AIX has always been a window into what’s next for aviation, but this year, the shift was more than technical, it was philosophical. From how materials are conceived to what passengers feel, the industry is moving from optimization to expression, from compliance to experience.

At Mormedi, we don’t just look at trends, we read the signals beneath them. Here are the ones that stood out the most.

Sustainability grows up

For decades, sustainability in aviation has mostly meant weight reduction. This year, something shifted. Materials weren’t just eco-friendly, they had a presence. We’re seeing 50% and 100% recycled materials that no longer try to mimic the old standards (leather, laminates, woodgrain). Instead, they own their uniqueness, with textures and finishes that tell a story. Tactility and identity are as important as performance.

Suppliers like Tapis, Rohe, Kydex, and Boltaron are at the forefront, offering materials that feel designed rather than merely engineered. It’s a sign of maturity: sustainability not as compromise, but as character.

Design for every body and mind

Inclusive design is evolving too, not just as a set of accessibility features, but as a new baseline for experience. Last year’s physical accessibility innovations were still visible, but this time the conversation went deeper, into neurodiversity.

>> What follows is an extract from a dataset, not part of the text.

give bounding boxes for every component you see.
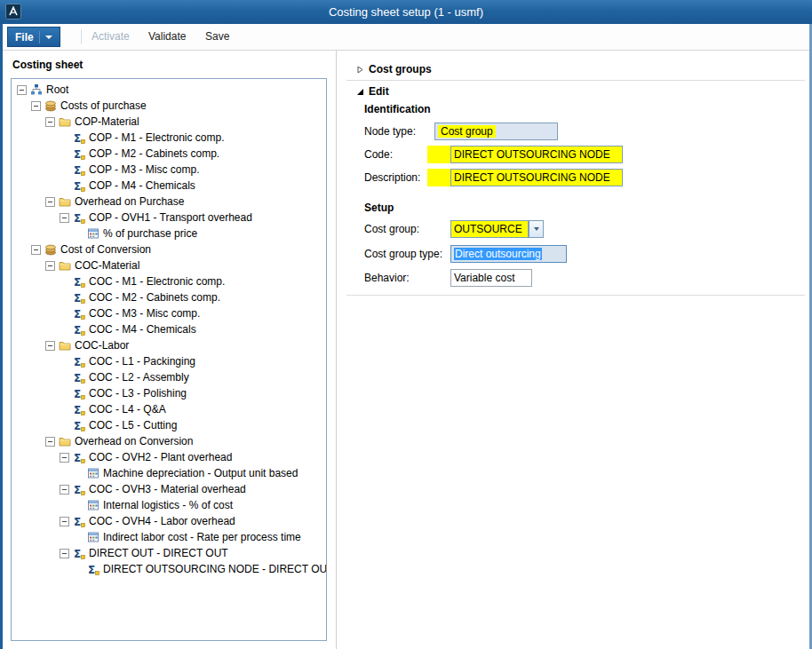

Muirhead, the leather supplier, introduced materials developed specifically to reduce anxiety, using sound-dampening and soft tactile properties. This isn’t a niche innovation. It’s universal design thinking acknowledging that what calms or reassures one passenger often improves the experience for everyone.

eVTOL: Lightness as strategy

Electric Vertical Takeoff and Landing aircraft (eVTOL) were a hot topic, and understandably so. Lighter, quieter, more flexible than traditional planes, eVTOL represents a leap, but also a challenge. Certification pathways are looser. Brand loyalty doesn’t yet exist. Which means design will play an outsized role in shaping the market.

Isovolta’s new materials, 50% lighter than standard composites, drew serious attention. But the bigger question is: what kind of experience do we want this new category to deliver? And how can we use design to differentiate, before regulation catches up?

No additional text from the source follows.